Find me on Codeberg

Memory layout and management

Memory management must be one of the main horrors of computing. That’s why garbage collected languages like ruby are so great. Even simple malloc implementations tend to be quite complicated. Unnecessary so, if one used object oriented principles of data hiding.

Objects

As has been mentioned, in a true OO system, object tagging is not really an option. Tagging being the technique of adding the lowest bit as marker to pointers and thus having to shift ints, loosing a bit, and having some check before any pointer access.
Mri does this for Integers but not other value types. We accept this and work with it and just say “off course” , but it’s not modelled well.

In a real OO system, everything really is an object. Strings are objects, floats, symbols, arrays, and yes, Integers are normal Objects

The difference with Integers is that they are immutable. As are Symbols in Ruby 2.x and Strings in Ruby 3.x and Javascript. Sensibly so, and in general the property of immutable should be modelled explicitly.

Object Memory Layout

When we say everything in an Object, what does that mean in practise. Well, in short it means every Object has a Type, and the type is the first word in the memory layout.

A Type stores the instance variable names, the methods, and refers to a class, which in turn defines behaviour in a ruby.

As a further stipulation, making our life easier, we define objects to be of fixed size (according to type) and a multiple of a cache line long. Objects are managed in Pages of same sized objects and the ObjectSpace, see below.

Continuations

But (i hear), ruby is dynamic, we must be able to add variables and methods to an object at any time. So the type, or length, can’t be fixed. Ok, we can change the Type every time, but when any empty slots have been used up, what then.

Then we use Continuations, so instead of adding a new variable to the end of the object, we use a new object and store it in the original object. Thus extending the object. A linked list basically.

Continuations are pretty normal objects and it is just up to the object to manage the redirection. Off course this may splatter objects a little, but in running application this does not really happen much. Most instance variables are added quite soon after startup, just as functions are usually parsed in the beginning.

We can avoid the added redirection of Continuations by clever code analysis and over dimensioning. While this, and the whole concept of fixed size objects, may seem wasteful at first sight, it is much more efficient than using a hash (as in mri, that not only stores all those names over and over, but also has buckets, list functionality and just about uses a cache line for a single variable)

Data

So if we’re not tagging and we only have Objects where is the data. Where is that int, that char, the byte-buffer.

Just to make that totally clear: The OO level has no access, no idea of data.

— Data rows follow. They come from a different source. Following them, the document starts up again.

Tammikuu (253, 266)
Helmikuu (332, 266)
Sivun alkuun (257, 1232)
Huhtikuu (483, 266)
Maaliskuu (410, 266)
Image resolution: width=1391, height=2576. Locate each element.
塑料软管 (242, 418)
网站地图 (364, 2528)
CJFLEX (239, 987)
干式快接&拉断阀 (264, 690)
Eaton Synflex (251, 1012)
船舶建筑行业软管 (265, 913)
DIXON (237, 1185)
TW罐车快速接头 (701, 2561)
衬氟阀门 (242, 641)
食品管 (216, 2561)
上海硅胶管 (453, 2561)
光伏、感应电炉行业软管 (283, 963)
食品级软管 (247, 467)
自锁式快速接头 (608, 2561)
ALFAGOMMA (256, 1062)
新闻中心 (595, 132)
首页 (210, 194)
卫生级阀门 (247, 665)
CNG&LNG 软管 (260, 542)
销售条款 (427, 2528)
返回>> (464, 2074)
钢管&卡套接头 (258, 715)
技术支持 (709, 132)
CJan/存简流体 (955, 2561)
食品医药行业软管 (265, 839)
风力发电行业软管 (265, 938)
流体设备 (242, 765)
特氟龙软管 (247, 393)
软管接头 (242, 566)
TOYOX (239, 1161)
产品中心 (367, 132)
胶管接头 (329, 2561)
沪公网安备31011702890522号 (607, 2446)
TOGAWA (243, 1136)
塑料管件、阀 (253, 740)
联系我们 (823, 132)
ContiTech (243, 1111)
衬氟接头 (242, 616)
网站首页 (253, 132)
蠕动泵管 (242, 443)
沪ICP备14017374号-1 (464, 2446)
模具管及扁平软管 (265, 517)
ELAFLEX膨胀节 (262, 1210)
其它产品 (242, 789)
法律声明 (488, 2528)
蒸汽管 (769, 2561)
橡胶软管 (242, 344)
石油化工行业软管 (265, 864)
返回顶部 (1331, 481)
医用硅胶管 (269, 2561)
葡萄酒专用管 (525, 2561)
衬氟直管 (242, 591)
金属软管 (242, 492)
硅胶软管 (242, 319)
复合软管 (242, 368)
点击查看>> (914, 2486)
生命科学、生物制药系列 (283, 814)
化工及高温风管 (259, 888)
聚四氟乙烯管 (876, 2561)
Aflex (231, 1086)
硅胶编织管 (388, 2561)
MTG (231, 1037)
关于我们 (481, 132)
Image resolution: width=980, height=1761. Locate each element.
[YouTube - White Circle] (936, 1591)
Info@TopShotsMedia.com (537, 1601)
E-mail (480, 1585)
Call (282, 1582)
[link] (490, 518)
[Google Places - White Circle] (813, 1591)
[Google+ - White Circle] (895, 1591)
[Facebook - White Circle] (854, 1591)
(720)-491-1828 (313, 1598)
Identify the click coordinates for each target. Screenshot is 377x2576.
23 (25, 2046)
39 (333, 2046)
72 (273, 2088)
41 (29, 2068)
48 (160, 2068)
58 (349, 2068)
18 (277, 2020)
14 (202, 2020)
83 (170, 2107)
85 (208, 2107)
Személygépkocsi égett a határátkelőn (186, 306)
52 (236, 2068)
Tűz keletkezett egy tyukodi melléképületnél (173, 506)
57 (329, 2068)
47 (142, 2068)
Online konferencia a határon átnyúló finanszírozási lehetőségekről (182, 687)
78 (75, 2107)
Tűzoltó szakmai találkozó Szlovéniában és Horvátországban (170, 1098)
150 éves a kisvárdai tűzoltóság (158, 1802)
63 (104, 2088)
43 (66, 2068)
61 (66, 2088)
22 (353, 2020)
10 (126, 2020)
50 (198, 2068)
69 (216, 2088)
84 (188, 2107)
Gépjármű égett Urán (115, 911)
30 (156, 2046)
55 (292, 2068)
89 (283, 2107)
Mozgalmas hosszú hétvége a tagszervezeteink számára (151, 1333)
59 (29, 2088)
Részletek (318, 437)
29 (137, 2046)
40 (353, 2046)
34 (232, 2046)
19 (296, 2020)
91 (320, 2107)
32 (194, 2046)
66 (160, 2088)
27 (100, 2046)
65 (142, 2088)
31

Data does off course exist, but it is hidden, beyond the instance variables, inaccessible to normal ruby code.

The way this works, is that all access to data, or one should really say all functionality that is needed to perform on data, is implemented in the lower levels, mostly the Risc layer.

In the Builtin module, we can define methods in purely Risc terms. The Risc layer does have access to the memory, and can thus do things with it. Let's look at the simple example of Integer addition. The method is defined in Builtin, on the Integer type. The method requires one argument and checks that that too is an Integer. Then it loads the data from both objects, performs the operation, "allocates" a new Integer object and saves the machine word into it.

We can also define SlotMachine Instruction to manipulate data, but as work is done in methods, the Builtin approach has been sufficient up to now.

Again one may think this is wasteful, the simplest of Integer operation thus taking 10-20 cpu instructions instead of one. But not only are we speed-wise up against interpretation (ie not one), but number crunching is not really what ruby is made for. And if it ever is, there is always the possibility to optimise those Builtin methods.

Pages, Space and object allocation

A Page manages a fixed size number of objects of the same size. They do not need to be of same Type, just same memory length.

The Space, manages Pages, and is ultimately responsible for "allocating" new memory.

Objects are not allocated in the same way as mri, but rather recycled. Mri used C and specifically malloc to do memory allocation and freeing.

RubyX only every allocates Pages, or many pages (depending on object size), and does so by getting it directly from the operating system (system call).

Objects are only every recycled. Pages keep free lists of the objects (of the size they manage) that are not used, and hand them out upon request. When the garbage collector deems an object to be "freed" it is put back on the free-list of the appropriate Page. This is done by changing the type of the object.

Status

Not all of this has been implemented yet, only the static side of this. Pages and Space are still barely existent in terms of functionality and objects are only statically allocated at the moment.

But fixed size objects (and off course the type system) are done. When creating a binary, only fixes sized objects are written. The next step will be to sort them according to size and arrange them in Pages.

Integers and their basic operations are done, and strings have basic read/write access, but no allocation yet.